GF to get $1.5B from CHIPS Act for new NY fab, two fab upgrades

GlobalFoundries won a preliminary grant of $1.5 billion and $1.6 billion in loans under the CHIPS Act, US officials announced Monday, with the award to be split between a new 300mm fab in Malta, New York, and two other projects in New York and Vermont.

The funding, as well as an investment tax credit for chip manufacturing, “are central to the next chapter of the GlobalFoundries story and our industry,” said GF CEO Thomas Caulfield, in a statement. He and executives from Intel and Micron have been among the most vocal US executives pushing for strengthening US-based chip fabs to strengthen the supply chain.

GF, especially, has a history as a defense supplier of chips. The overall GF expansion with the grants and loans will help US economic and national security by increasing capacity and onshoring technologies in the US for the first time that are especially important to defense and intelligence community, US officials said. GF has multiple factories designated as Trusted Foundries by the Department of Defense and the funding “is expected to strengthen those ties,” CHIPS for America, a part of NIST within the Commerce Department, said in a statement.

DOD relies on GF chips for various defense uses including satellite and space communications and for the  James Web telescope and the International Space Station.

The new 300mm fab will produce tech not currently available in the US, while part of the remainder of the $1.5 grant would go to expansion of an existing facility in Malta, NY, as part of a strategic deal with GM for automotive chips. The new fab and the expanded fab will triple the capacity of the Malta campus over 10 years to increase annual wafer production to 1 million. 

The grant will also support revitalization of a fab in Burlington, Vermont, to commercialize new 200mm water technologies. It would be the first US facility for high-volume production of next generation Gallium Nitride on Silicon for use in electric vehicles, power grid, 5G and 6G smartphones and other tech.

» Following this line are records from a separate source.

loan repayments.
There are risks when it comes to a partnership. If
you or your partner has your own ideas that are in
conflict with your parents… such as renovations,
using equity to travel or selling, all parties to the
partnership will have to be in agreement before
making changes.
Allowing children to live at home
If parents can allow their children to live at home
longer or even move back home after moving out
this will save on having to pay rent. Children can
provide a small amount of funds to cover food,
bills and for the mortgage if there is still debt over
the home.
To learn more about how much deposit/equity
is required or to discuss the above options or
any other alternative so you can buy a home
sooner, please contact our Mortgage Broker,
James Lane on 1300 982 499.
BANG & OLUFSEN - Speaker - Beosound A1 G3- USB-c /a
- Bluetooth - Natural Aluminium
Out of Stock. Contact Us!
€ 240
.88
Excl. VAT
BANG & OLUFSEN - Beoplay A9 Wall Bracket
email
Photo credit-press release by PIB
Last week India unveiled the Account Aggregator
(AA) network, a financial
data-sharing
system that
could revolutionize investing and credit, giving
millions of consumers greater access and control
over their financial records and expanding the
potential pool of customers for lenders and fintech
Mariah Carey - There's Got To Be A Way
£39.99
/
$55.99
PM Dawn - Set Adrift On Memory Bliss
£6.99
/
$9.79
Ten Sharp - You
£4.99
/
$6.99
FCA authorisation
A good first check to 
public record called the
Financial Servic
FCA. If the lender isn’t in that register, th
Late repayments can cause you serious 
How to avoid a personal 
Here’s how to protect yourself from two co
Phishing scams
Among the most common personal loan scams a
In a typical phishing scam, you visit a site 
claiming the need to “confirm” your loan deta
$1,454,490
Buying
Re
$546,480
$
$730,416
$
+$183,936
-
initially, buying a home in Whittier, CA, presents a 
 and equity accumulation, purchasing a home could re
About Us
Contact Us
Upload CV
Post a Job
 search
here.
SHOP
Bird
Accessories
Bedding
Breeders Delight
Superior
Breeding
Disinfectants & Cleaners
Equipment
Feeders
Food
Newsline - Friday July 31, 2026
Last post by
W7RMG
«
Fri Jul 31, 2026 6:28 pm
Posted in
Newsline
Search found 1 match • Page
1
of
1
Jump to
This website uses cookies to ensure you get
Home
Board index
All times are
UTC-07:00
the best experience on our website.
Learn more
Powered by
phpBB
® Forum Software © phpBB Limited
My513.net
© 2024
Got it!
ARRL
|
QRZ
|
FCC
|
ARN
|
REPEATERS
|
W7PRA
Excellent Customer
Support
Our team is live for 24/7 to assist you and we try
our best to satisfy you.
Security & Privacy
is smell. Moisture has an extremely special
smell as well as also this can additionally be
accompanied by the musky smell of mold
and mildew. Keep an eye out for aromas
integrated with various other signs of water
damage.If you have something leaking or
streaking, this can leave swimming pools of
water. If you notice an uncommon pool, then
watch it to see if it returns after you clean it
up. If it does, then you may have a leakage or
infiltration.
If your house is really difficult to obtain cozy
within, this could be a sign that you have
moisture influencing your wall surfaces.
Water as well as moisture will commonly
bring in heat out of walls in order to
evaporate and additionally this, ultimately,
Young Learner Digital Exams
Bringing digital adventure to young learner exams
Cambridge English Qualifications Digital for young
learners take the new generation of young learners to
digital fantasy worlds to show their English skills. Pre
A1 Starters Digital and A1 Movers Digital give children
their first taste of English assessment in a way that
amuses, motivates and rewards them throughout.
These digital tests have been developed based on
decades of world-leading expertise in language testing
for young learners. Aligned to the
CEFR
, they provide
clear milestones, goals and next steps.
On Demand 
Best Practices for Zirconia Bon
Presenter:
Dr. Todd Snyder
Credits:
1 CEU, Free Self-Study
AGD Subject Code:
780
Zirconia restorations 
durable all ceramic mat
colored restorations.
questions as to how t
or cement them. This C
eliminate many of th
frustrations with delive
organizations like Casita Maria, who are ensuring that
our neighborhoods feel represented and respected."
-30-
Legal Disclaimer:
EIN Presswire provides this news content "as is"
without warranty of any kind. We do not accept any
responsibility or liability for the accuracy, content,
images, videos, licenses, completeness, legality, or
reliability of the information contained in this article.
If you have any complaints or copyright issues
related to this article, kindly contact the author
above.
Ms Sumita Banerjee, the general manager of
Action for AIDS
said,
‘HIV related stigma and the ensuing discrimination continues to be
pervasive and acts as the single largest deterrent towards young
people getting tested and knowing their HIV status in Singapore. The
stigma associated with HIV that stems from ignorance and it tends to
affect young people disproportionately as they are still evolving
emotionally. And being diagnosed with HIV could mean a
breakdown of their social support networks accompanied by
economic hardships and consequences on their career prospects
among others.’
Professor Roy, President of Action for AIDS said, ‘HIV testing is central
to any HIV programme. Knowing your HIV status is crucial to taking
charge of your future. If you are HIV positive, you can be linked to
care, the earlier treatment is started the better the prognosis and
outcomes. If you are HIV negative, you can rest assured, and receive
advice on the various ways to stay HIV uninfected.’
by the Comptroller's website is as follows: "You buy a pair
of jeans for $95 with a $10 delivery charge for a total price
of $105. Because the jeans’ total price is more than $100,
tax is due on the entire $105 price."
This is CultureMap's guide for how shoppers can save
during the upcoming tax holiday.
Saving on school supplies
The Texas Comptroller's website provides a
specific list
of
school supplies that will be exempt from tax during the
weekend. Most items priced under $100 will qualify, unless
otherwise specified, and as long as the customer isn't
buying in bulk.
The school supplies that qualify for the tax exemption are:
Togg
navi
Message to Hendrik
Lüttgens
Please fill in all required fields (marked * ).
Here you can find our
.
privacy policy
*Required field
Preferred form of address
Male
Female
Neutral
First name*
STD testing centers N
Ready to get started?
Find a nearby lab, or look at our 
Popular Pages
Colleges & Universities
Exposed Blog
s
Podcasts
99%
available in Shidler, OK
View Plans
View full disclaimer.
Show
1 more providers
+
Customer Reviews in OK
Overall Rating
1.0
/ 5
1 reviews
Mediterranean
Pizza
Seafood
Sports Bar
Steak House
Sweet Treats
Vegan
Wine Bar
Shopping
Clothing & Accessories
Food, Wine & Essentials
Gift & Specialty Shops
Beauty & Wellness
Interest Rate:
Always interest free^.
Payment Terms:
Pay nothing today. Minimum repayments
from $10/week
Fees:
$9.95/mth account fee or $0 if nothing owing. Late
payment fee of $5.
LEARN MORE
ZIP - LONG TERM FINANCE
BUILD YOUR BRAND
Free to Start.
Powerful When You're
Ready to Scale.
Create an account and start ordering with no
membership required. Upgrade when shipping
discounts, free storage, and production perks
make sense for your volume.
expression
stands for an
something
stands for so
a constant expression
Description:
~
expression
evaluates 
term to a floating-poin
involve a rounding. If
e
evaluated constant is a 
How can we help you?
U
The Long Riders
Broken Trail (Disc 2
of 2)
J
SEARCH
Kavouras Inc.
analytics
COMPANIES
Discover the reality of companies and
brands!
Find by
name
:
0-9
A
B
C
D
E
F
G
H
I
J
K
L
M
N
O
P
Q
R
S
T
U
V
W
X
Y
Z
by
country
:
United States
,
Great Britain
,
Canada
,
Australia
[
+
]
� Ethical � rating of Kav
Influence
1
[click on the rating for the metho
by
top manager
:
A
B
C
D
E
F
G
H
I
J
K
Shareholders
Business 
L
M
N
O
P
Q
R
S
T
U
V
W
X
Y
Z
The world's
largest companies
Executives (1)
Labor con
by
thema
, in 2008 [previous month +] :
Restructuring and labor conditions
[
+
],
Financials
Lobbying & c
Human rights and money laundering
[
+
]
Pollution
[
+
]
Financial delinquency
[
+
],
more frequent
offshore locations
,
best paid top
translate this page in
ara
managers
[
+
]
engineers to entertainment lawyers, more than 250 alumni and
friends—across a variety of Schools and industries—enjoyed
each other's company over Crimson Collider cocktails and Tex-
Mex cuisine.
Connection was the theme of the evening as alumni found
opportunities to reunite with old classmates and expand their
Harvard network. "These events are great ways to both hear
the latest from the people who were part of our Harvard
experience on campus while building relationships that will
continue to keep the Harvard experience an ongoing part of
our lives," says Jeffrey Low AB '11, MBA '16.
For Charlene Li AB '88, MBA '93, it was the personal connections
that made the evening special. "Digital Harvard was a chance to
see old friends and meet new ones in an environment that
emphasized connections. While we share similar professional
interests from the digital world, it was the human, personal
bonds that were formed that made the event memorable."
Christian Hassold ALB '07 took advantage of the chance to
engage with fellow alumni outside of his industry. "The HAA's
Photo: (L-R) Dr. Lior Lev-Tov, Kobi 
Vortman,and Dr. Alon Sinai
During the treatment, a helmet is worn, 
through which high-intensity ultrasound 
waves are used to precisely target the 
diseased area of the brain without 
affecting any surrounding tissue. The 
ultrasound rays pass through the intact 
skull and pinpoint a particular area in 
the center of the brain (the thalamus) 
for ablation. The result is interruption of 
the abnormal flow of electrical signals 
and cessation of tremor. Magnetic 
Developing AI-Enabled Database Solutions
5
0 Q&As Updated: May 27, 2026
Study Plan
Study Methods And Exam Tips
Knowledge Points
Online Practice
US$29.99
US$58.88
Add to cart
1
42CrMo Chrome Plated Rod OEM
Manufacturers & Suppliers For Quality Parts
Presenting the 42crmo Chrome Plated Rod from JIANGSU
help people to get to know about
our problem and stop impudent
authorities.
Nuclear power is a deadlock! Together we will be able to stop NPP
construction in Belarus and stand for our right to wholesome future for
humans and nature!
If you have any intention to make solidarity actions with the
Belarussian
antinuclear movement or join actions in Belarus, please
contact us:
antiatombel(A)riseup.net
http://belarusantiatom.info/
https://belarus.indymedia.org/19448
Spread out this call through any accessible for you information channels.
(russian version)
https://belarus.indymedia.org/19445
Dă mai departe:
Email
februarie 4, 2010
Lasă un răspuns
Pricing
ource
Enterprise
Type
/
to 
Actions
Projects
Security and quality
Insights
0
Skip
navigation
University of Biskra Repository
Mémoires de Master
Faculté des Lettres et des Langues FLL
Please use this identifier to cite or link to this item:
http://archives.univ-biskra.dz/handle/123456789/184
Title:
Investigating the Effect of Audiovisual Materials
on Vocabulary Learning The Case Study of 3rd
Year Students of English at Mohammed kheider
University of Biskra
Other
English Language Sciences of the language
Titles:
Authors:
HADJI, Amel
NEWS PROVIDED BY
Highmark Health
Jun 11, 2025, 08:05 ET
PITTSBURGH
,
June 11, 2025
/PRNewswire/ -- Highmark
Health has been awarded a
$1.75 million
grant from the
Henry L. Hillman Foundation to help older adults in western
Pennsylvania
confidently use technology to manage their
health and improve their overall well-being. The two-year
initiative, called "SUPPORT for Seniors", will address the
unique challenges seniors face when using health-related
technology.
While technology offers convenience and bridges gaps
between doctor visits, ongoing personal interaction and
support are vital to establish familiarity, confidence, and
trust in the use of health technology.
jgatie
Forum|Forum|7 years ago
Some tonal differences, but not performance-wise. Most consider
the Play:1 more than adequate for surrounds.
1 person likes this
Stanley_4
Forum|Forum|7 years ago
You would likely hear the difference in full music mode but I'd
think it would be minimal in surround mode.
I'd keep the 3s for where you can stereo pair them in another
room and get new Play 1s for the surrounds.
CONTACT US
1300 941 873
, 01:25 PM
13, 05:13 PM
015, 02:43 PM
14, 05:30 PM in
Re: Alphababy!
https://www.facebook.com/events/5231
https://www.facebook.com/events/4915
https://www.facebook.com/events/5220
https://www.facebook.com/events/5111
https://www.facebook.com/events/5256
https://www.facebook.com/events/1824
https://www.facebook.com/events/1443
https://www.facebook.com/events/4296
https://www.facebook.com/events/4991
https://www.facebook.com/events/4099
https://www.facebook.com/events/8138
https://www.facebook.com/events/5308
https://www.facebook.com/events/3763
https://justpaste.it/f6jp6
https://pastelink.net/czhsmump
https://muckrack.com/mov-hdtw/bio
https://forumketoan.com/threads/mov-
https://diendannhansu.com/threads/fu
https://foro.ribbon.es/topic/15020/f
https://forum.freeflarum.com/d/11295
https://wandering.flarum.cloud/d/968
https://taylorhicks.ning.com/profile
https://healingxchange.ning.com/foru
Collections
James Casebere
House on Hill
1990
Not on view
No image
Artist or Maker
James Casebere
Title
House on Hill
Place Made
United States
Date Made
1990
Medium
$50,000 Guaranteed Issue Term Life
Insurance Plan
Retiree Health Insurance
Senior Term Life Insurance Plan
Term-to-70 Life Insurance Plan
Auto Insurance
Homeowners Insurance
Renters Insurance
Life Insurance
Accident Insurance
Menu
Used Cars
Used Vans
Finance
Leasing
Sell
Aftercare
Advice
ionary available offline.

An onsite solar energy system is planned there to supply 9% of the sites’ annual electricity.

Federal officials said the projects will generate 1,500 manufacturing jobs and 9,000 construction jobs over the next 10 years.   With grants, loans and private investment, the potential total investment for BF is $12.5 billion.

The $1.5 billiion proposed grant is the largest of three grants issues so far with previous grants to Microchip Technology and BAE Systems. Intel and Micron are lined up for even larger grants.  TSMC, based in Taiwan, and Samsung, based in South Korea, have also proposed large fab projects in the US.

In response to the GF awards, the Semiconductor Industry Association commended the GF grant. “The CHIPS Act is working…” SIA said in a statement. The CHIPS Act, signed into law in 2022, includes $53 billion, including $11 billion for R&D and workforce development and $39 billion for grants.  Earlier in February, $5 billion in CHIPS Act funds was authorized for research at a new National Semiconductor Technology Center.